Bien entendu, l'économie française a été le principal bénéficiaire de ces projets. Les banques françaises ont quant à elles largement profité du taux d'intérêt imposé sur ces prêts, tandis que les contrats pour la construction des projets ont été attribués exclusivement à de grandes entreprises françaises. En raison de l'absence de concurrents, écrit Laroui, la France n'a même pas pris la peine d'essayer de réduire les coûts élevés des projets tant que les entreprises françaises en bénéficient.

Monopoliser le Maroc pour le prestige impérial de la France

La France a ainsi tenu à monopoliser l'économie du Maroc pendant 44 ans, en dépit de l'Acte général de la Conférence d'Algésiras. Les termes de ladite conférence reposaient sur la garantie des droits économiques des pays signataires au Maroc, la France prétendant préserver ainsi les intérêts britanniques au Maroc en vertu de l'accord franco-britannique de 1904. Parmi les mesures clés prises par la France pour entraver les activités des entreprises britanniques et américaines, on peut citer la décision du résident général Hubert Lyautey de créer l'Office Chérifien des Phosphates en 1919.

Cependant, la décision de Lyautey ne visait en aucun cas à protéger les intérêts du Maroc. L'objectif était plutôt d'empêcher les sociétés britanniques et américaines de participer au partage des gains de l'exploitation des ressources en phosphate découvertes dans les environs de Marrakech en 1907. Toutes les sociétés opérant dans l'industrie minière, les travaux publics, les chemins de fer, etc. seront donc placées sous le contrôle exclusif de la France. Dans les rares secteurs qui autorisaient les sociétés mixtes, les acteurs marocains étaient des participants mineurs et n'avaient aucun droit de vote.

Au-delà de leur statut prépondérant dans l'économie marocaine, les colons ont pris le contrôle total de tous les leviers de pouvoir ayant un impact direct sur le bien-être et la liberté des Marocains. Dans l’administration, par exemple, le nombre de colons français dépassait 24.000 - dont la plupart étaient originaires de l'île de Corse, selon l'historien français Charles-Robert Ageron.

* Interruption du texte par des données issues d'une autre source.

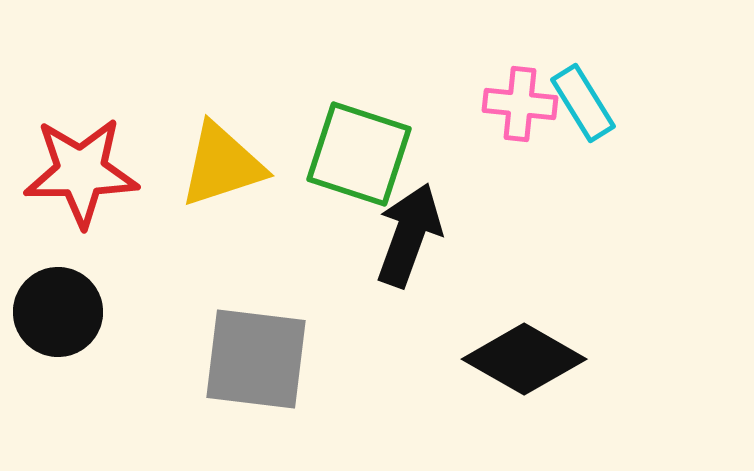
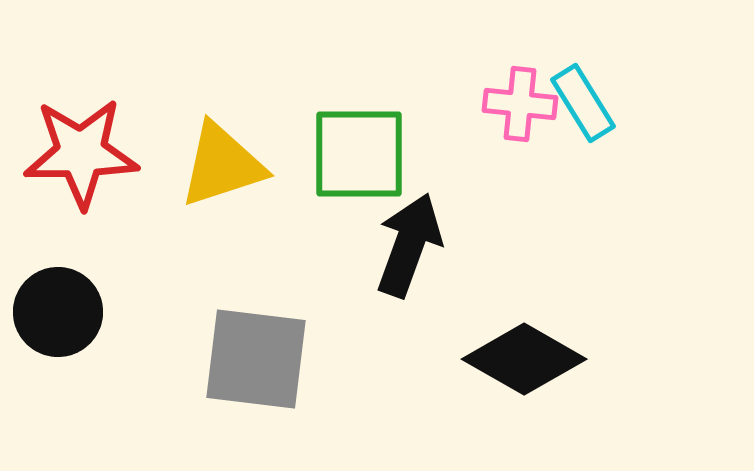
green square: rotated 18 degrees counterclockwise
red star: moved 19 px up
black arrow: moved 10 px down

En raison de leur influence croissante et de leur mainmise sur le destin économique du Maroc, les colons en vinrent à se considérer comme des propriétaires terriens et des seigneurs. Quant aux Marocains, ils étaient simplement des citoyens de troisième classe, tenus à l'écart de la société et victimes de discriminations dans tous les secteurs de l'économie. Dans les secteurs de l'enseignement et de la santé, les Marocains sont aussi extrêmement discriminés, leurs allocations familiales ne représentant qu'une fraction de celles de leurs homologues français. Par exemple, l'allocation familiale d'un chauffeur marocain avec un enfant était 16 fois inférieure à celle de son collègue français.

La discrimination à l'égard des Marocains s'étendait même au secteur de l'assainissement. L'administration coloniale française a construit 36,5 kilomètres d'égouts dans les nouveaux quartiers qui ont été construits dans les grandes villes marocaines pour accueillir la communauté de colons français. En revanche, pendant la même période, 4,3 kilomètres d'égouts seulement ont été construits pour répondre aux exigences sanitaires des médinas qui abritaient les populations marocaines.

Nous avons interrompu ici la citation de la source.